Why do we need KDD?

The traditional techniques of turning data into knowledge depend on manual analysis and interpretation. For instance, in the healthcare industry, it is familiar for specialists to systematically analyze current trends and changes in healthcare data, every quarter.

The specialists support a report detailing the analysis to the sponsoring healthcare organization; this report becomes the basis for future decision making and planning for healthcare management. There are several types of applications, including planetary geologists sifting through remotely sensed images of planets and asteroids, carefully situating and cataloging such geologic objects of interest as impact craters.

This form of manual probing of a data set is slow, high-priced, and highly subjective. As data volumes produce dramatically, this kind of manual data analysis is becoming completely impractical in several domains.

In business, the main KDD application areas contain marketing, finance (especially investment), fraud detection, manufacturing, telecommunications, and web agents.

Marketing − In marketing, the basic application is database marketing systems, which analyze customer databases to recognize several customer groups and forecast their behavior.

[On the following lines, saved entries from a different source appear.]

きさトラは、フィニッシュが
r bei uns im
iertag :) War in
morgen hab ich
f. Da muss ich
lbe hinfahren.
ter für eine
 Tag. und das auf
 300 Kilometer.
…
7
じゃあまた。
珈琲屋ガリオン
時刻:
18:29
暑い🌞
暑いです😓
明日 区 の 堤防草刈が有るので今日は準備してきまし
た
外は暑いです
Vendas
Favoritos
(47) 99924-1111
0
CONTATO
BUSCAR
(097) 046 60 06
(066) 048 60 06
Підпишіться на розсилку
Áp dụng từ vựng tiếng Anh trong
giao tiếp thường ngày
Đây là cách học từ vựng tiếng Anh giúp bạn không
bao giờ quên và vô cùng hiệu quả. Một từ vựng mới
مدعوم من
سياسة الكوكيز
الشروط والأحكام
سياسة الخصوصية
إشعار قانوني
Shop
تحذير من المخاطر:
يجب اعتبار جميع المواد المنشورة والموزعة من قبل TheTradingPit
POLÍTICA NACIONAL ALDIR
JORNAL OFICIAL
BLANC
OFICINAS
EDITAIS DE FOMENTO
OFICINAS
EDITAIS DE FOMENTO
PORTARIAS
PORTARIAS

Investment − Several companies use data mining for investment, but most do not represent their systems. One exception is LBS Capital Management. Its system uses professional systems, neural nets, and genetic algorithms to handle portfolios totaling $600 million; since its start in 1993, the system has outperformed the wide stock market.

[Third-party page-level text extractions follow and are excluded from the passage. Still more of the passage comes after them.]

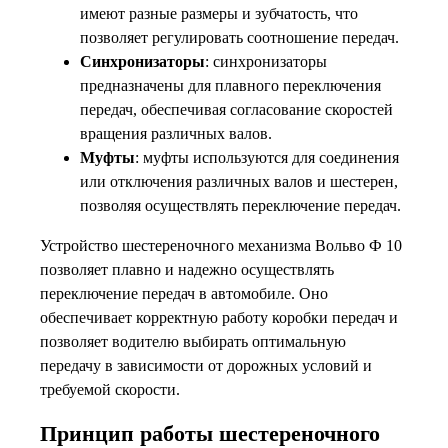
имеют разные размеры и зубчатость, что
позволяет регулировать соотношение передач.
Синхронизаторы
: синхронизаторы
предназначены для плавного переключения
передач, обеспечивая согласование скоростей
вращения различных валов.
Муфты
: муфты используются для соединения
или отключения различных валов и шестерен,
позволяя осуществлять переключение передач.
Устройство шестереночного механизма Вольво Ф 10
позволяет плавно и надежно осуществлять
переключение передач в автомобиле. Оно
обеспечивает корректную работу коробки передач и
позволяет водителю выбирать оптимальную
передачу в зависимости от дорожных условий и
требуемой скорости.
Принцип работы шестереночного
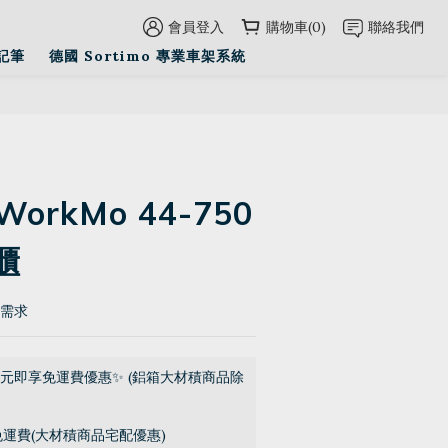
會員登入
購物車(0)
聯絡我們
立即購買
記筆
德國 Sortimo 專業車架系統
 WorkMo 44-750
櫃
的需求
0元即享免運費優惠✨ (鋁箱大材積商品除
免運費(大材積商品宅配優惠)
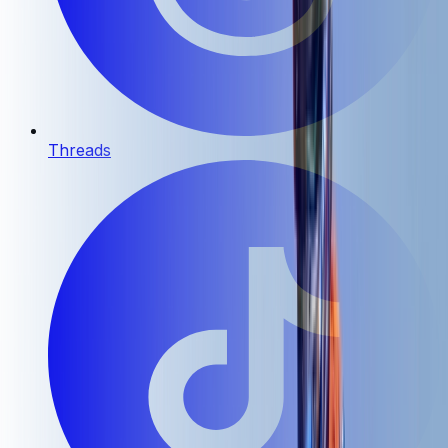
Threads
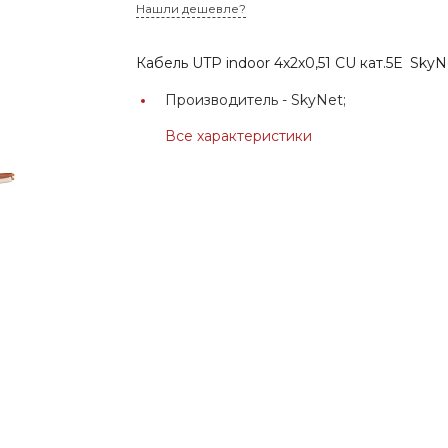
Нашли дешевле?
Кабель UTP indoor 4х2х0,51 CU кат.5Е Sky
Производитель -
SkyNet;
Все характеристики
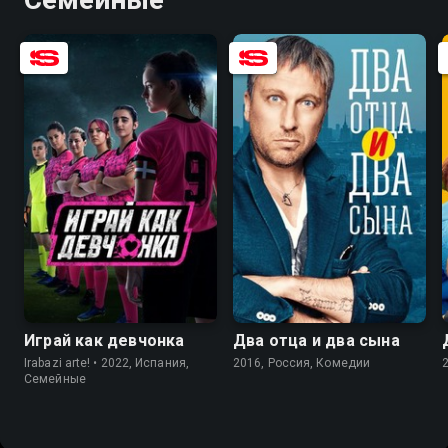
8.7
7.6
6.1
5.1
Играй как девчонка
Два отца и два сына
Irabazi arte! • 2022, Испания,
2016, Россия, Комедии
Семейные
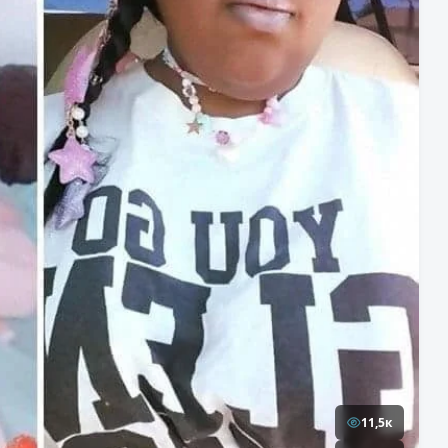
11,5к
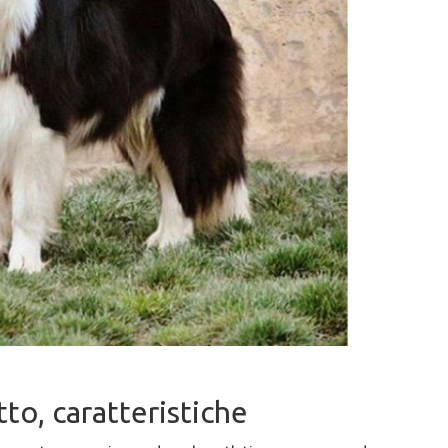
tto, caratteristiche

Fraud detection − HNC Falcon and Nestor PRISM systems are used for checking credit card fraud, watching over millions of accounts. The FAIS system from the U.S. Treasury Financial Crimes Enforcement Network can identify financial transactions that can denote money laundering activity.

Manufacturing − The CASSIOPEE troubleshooting system, developed as an element of a joint venture between General Electric and SNECMA. It was used by three major European airlines to diagnose and predict issues for the Boeing 737.

Telecommunications − The telecommunications alarm-sequence analyzer (TASA) was developed in cooperation with a manufacturer of telecommunications equipment and three telephone networks (Mannila, Toivonen, and Verkamo 1995). The system uses a novel infrastructure for locating frequently occurring alarm episodes from the alarm stream and displaying them as rules.

There are huge sets of discovered rules that can be explored with flexible data- retrieval tools providing interactivity and iteration. In this method, TASA provides pruning, grouping, and ordering devices to refine the results of a basic brute-force search for rules.

Data cleaning − The MERGE-PURGE system was used for the identification of duplicate welfare claims (Hernandez and Stolfo 1995). It was used strongly on data from the Welfare Department of the State of Washington.